Task instructions:
The expected response is the complete listing below, restated exactly, with its pictures omitted.

Source material:
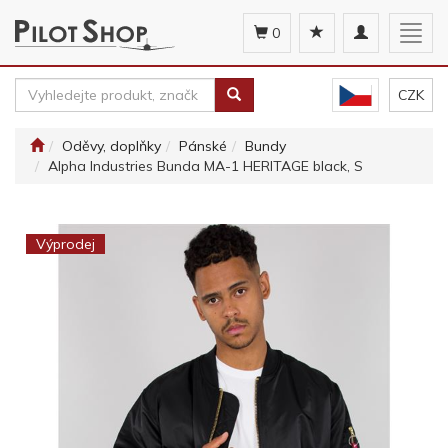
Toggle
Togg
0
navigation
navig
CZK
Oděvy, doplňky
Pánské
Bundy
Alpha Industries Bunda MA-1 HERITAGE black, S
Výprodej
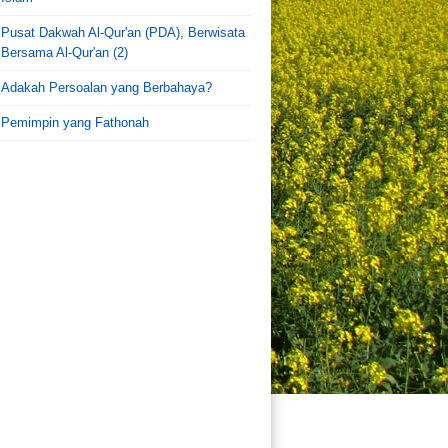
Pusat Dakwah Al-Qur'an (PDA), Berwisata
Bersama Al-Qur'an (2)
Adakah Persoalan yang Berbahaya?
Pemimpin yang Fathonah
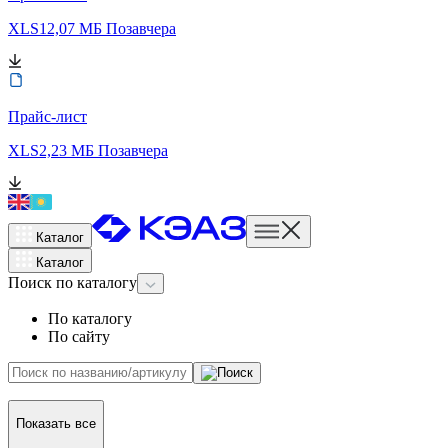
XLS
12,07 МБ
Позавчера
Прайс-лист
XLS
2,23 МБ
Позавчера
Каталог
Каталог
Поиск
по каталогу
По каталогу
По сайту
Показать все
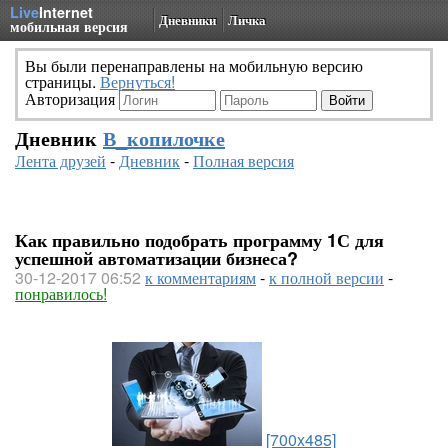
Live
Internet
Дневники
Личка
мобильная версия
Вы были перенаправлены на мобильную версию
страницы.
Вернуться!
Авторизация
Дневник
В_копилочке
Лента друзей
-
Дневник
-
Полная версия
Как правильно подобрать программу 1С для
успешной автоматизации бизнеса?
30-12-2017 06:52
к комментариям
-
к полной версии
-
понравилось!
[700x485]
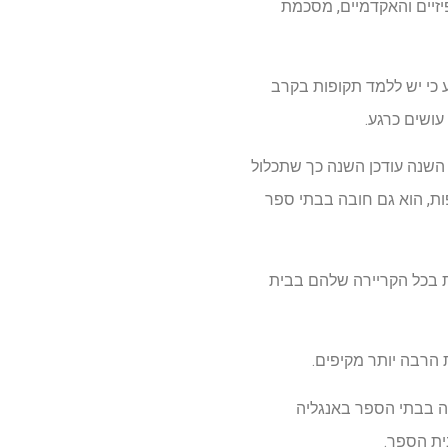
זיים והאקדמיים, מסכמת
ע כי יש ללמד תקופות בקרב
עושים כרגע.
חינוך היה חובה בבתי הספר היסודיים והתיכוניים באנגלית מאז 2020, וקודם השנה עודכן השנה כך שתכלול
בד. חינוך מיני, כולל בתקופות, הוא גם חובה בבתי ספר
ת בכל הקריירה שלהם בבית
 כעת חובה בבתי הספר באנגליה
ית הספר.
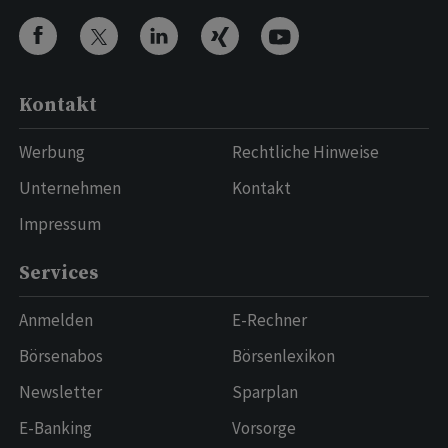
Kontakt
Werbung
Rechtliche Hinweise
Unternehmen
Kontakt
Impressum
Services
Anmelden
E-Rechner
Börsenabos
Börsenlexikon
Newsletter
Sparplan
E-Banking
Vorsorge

Response box:
Toggle
Togg
0
navigation
navig
CZK
Oděvy, doplňky
Pánské
Bundy
Alpha Industries Bunda MA-1 HERITAGE black, S
Výprodej
Pusat Dakwah Al-Qur'an (PDA), Berwisata
Bersama Al-Qur'an (2)
Adakah Persoalan yang Berbahaya?
Pemimpin yang Fathonah
XLS
12,07 МБ
Позавчера
Прайс-лист
XLS
2,23 МБ
Позавчера
Каталог
Каталог
Поиск
по каталогу
По каталогу
По сайту
Показать все
Live
Internet
Дневники
Личка
мобильная версия
Вы были перенаправлены на мобильную версию
страницы.
Вернуться!
Авторизация
Дневник
В_копилочке
Лента друзей
-
Дневник
-
Полная версия
Как правильно подобрать программу 1С для
успешной автоматизации бизнеса?
30-12-2017 06:52
к комментариям
-
к полной версии
-
понравилось!
[700x485]
זיים והאקדמיים, מסכמת
ע כי יש ללמד תקופות בקרב
עושים כרגע.
חינוך היה חובה בבתי הספר היסודיים והתיכוניים באנגלית מאז 2020, וקודם השנה עודכן השנה כך שתכלול
בד. חינוך מיני, כולל בתקופות, הוא גם חובה בבתי ספר
ת בכל הקריירה שלהם בבית
 כעת חובה בבתי הספר באנגליה
ית הספר.
Kontakt
Werbung
Rechtliche Hinweise
Unternehmen
Kontakt
Impressum
Services
Anmelden
E-Rechner
Börsenabos
Börsenlexikon
Newsletter
Sparplan
E-Banking
Vorsorge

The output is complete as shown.